There are various techniques and methods that are used to redirect the victims to malicious sites.

Script injection:

This is done by injecting a script tag, typically right after the body tag, so it will be executed immidiately. Here is an example from the real world (slightly censored): <body><script src="http://scanner.malXXXrms.com/5.1/startup.php?advid=3400"></script> More examples can be seen under Malware pictures or Malware playbacks. But when you retrieve a page using this linkchecker, it inspects the retrieved HTML for various tags. The script, and other, tags and their content are extracted and removed from the HTML but will be shown in a separate popup window. Notice - In the popup window, it looks like <script>, but inside, it is actually &lt;script&gt;, so it won't be executed in your browser.

Iframe injection

As with the  script injection, the <iframe> tag is injected right after the body tag. But sometimes appended to the end of the file - all types of files including .htm or .php or .asp file. The iframe injection is also used by STORM to launch a DDoS attack against a victim. By injecting the <iframe> to every single page on thousands of servers, every view from the end user creates a request to the victim.

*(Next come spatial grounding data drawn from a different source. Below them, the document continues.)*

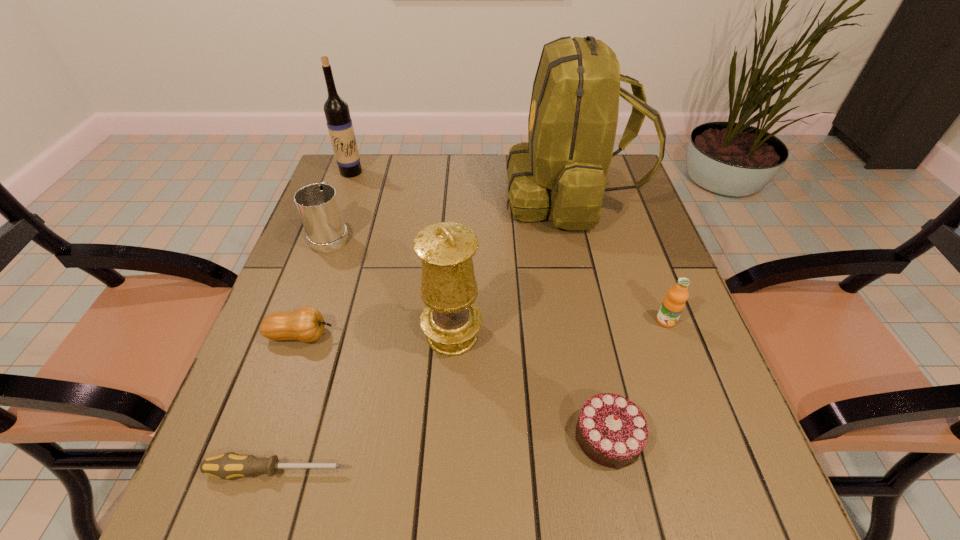 Where is `blank space that satisfies the following two spatial constraints: 1. on the stem side of the gourd; 2. on the back side of the chocolate cake`? blank space that satisfies the following two spatial constraints: 1. on the stem side of the gourd; 2. on the back side of the chocolate cake is located at coordinates (266, 437).

Identify the location of free location that satisfies the following two spatial constraints: 1. on the back side of the chocolate cake; 2. on the stem side of the gourd. Image resolution: width=960 pixels, height=540 pixels. (587, 335).

Where is `vacant space that satisfies the following two spatial constraints: 1. on the front side of the chocolate cake; 2. at the tip of the screwdriver`? The height and width of the screenshot is (540, 960). vacant space that satisfies the following two spatial constraints: 1. on the front side of the chocolate cake; 2. at the tip of the screwdriver is located at coordinates (614, 471).

Locate an element on the screen. This screenshot has height=540, width=960. vacant region that satisfies the following two spatial constraints: 1. on the label of the orange juice; 2. at the tip of the shortest object is located at coordinates (722, 471).

The image size is (960, 540). Find the location of `vacant space that satisfies the following two spatial constraints: 1. on the label of the orange juice; 2. at the tip of the shortest object`. vacant space that satisfies the following two spatial constraints: 1. on the label of the orange juice; 2. at the tip of the shortest object is located at coordinates (722, 471).

I want to click on free location that satisfies the following two spatial constraints: 1. on the back side of the chocolate cake; 2. on the stem side of the gourd, so click(x=587, y=335). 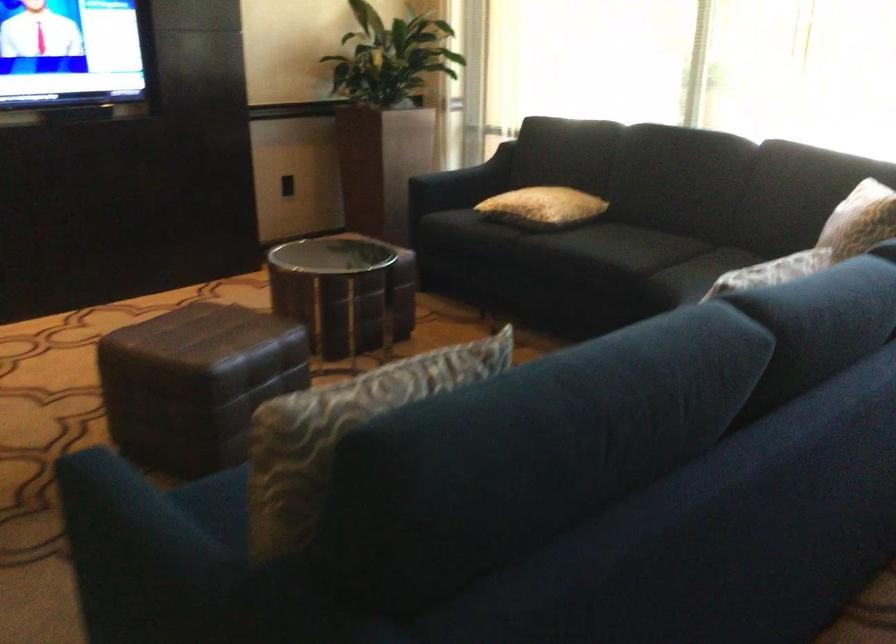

It is made as 1x1 px, so it won't be seen by the end user.

Object injection.

Same as <iframe>. We have no example, but just in case it is cleaned away along with the other tags.

Embed injection.

Same as <object>, no example yet.

302/301 Moved injection.

Now, this is the ugly part. Instead of injecting the various pages, the server itself is under their control. That means, that they have access to the .htaccess file, and injecting rewrite rules into it. So instead of the user seeing anything, the server just responds with a Moved header, thereby redirecting the victim to a malware place.

About The linkchecker

The mechanics.

Normal communication goes like this: Illustration of normal HTTP communication between PC's and WWW Servers When using the linkchecker, the communication is done through the WOPR. The WOPR receives the URI you have submitted, and then connects to the WWW server at the URI from you. So the communication is now like this. Illustration of HTTP communication between PC's, W.O.P.R and WWW Servers Your request - the green arrow goes to WOPR. The WOPR then retrieves the page from the remote WWW server, but only the HTML, doesn't follow any links. After removing the above tags, the WOPR sends the result back to the main window. The retrived, and stripped, page is retuned with <script> tag after the <body> tag, which opens popup windows for each type of tags. It also returne the headers from the remote www server in a separate popup window.